All Critical Conversations will be recorded and republished along with edited transcripts.
When: Tuesday, August 18, 10 am (Mountain Daylight Time)
How: Zoom. By Advance Registration
Moderator: Roger Green, General Editor, The New Polis.
Discussants: Miguel de la Torre, Iliff School of Theology-University of Denver; Herman Westerink, Radboud University, Netherlands.
In The End of the Cognitive Empire: The Coming of Age of Epistemologies of the South Boaventura de Sousa Santos argues that the all-too-familiar “Eurocentric” paradigm of inquiry, founded on what he calls the “monumentalizing” of knowledge with the sciences and social sciences as their paradigms, is slowly dissolving. By “monumentalization” de Sousa Santos means the systemization of knowledge through texts and numbers rather than “utterances” and “daily practices” that do not endure through permanent archives.
The former he refers to as the “epistemology of the north” (i.e., Euro-America) in contrast with the latter as the signifying “epistemology of the south.” As many “post-colonial” and “decolonial” theorists in recent years have emphasized, such an epistemology has its origins in the so-called European Enlightenment starting in the seventeenth century and is responsible along with the doctrine of Christian triumphalism for the shaping of the colonial moment in human history, together with the epistemic strategies of classification and exclusion that have defined and reproduced historical capitalism, racism, and numerous socio-political systems of stratification and domination.

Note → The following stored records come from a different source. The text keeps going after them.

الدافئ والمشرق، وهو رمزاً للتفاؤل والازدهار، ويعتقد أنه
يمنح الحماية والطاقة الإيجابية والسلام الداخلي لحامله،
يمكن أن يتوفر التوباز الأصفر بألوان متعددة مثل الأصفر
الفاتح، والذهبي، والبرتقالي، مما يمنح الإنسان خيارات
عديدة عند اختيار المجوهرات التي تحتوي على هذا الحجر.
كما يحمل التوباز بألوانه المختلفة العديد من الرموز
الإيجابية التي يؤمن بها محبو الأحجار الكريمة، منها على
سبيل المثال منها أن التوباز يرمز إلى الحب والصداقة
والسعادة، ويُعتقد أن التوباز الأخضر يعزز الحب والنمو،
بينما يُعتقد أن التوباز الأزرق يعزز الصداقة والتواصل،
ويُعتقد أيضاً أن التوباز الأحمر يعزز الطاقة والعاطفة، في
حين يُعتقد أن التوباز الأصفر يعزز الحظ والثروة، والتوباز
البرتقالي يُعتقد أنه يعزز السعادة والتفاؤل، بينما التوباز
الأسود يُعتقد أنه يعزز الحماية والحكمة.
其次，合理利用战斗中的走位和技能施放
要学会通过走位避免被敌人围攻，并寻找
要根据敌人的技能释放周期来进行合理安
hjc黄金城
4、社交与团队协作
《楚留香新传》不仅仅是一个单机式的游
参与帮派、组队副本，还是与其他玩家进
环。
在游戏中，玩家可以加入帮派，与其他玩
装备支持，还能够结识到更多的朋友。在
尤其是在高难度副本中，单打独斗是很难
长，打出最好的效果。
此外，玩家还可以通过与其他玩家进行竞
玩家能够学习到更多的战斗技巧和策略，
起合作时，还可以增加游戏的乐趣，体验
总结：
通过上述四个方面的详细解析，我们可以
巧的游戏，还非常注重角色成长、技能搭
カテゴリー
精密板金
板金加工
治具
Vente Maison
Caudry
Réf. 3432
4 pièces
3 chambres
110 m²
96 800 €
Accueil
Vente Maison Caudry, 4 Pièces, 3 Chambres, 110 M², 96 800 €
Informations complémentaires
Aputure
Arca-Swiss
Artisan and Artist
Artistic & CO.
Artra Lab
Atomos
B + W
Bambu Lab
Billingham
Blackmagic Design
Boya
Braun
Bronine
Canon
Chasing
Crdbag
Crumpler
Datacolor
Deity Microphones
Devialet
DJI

Unlike “decolonial” theorists such as Walter Mignolo, however, de Sousa Santos does not view the two epistemologies as a binary but rather as a tensive, albeit productive interplay of narrativities that is both invigorating and transforming our understanding of the world as a whole, especially what Europeans in the sixteenth century began to call “The New World.”
The aim of these ongoing “critical conversations” will not be to discuss de Sousa Santos’ thesis per se, but to explore some profound and provocatives ways in which we can begin to rethink and re-imagine what are today called “North America” and “South America” as a unique kind of “epistemosphere” in which local knowledges and “decolonized” theoretic spaces are allowed to flourish and interact each other outside the hegemony of colonial modernity[s “cognitive empire.”
The conversation will focus in particular on the role that historic Christianity and Christian theology, or theological thinking, has played in both the creation of such an empire while contributing to its own “deconstruction?” What is the Euro-Christian epistemic “genome” that both configures and persists throughout this process, and what occurs once it ceases to dominate? Furthermore, how does this epistemic system of domination (i.e., “cognitive empire”) unravel? What does this “new knowledge” look like from the ground up? How might it reconfigure academic priorities and today’s global intellectual imaginary?